Monday, Dec. 08, 1930

The New Pictures

Viennese Nights (Warner). On every costume plate and scene design used in making Viennese Nights appeared the work "Oksroh"--a word meaning that the article on which it was placed had been approved by Sigmund Romberg and Oscar Hammerstein, authors of the story and the music. Although this kind of supervision--a reaction from a period when the cinema was condemned for giving authors nothing to say at all--is merely a mannerism of the studio, the picture is satisfactory. It succeeds principally because of its music, on which Romberg and Hammerstein did not have to pass judgment since they had created it. Audiences will hum "In Vienna" and "We Make a Happy Pair." The story, full of reminiscences of three generations of operetta, is concerned with a cobbler's daughter who has two military lovers--a lieutenant and a drummer. Silliest idea: Vivienne Segal's frustrated love for the drummer reborn in her grandchild who falls in love with the drummer's grandchild who has made symphonic arrangements out of his grandfather's songs.

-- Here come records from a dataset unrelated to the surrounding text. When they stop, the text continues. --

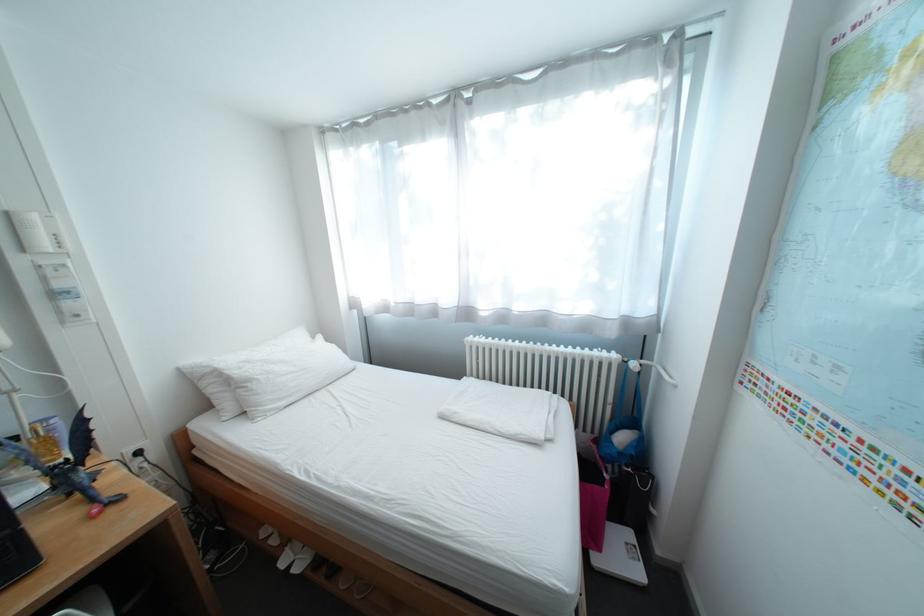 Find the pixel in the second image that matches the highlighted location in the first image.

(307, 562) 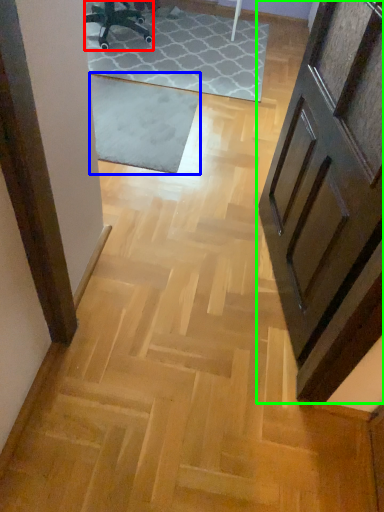 Question: Estimate the real-world distances between objects in this image. Which object is closer to chair (highlighted by a red box), mat (highlighted by a blue box) or door (highlighted by a green box)?

Choices:
 (A) mat
 (B) door

Answer: (A)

Just Imagine (Fox). In 1980, food will be pills; wives will be given out by the State; airplanes will have supplanted automobiles; skyscrapers will be 100 stories high; people will have numbers instead of names; television will make tom-peeping completely, universally possible; any mention of the prim old-fashioned girls of 1930 will be regarded as funny. In 1980, however, musical comedies will still be full of jokes that have been doing service for years; songs will not have improved; heroines will be coy and leading men pompous. These suggestions spectators will absorb from De Sylva, Brown & Henderson's mechanically amusing musi-comedy. A theme which has been useful to H. G. Wells and Jules Verne they have executed in the fantasies of a tired vaudeville booking-agent. Just Imagine is much too long, and in spite of all that Marjorie White and John Garrick can do, it is boring. Best sequence: the trip to Mars in a vast airplane, with Comedian El Brendel as stowaway.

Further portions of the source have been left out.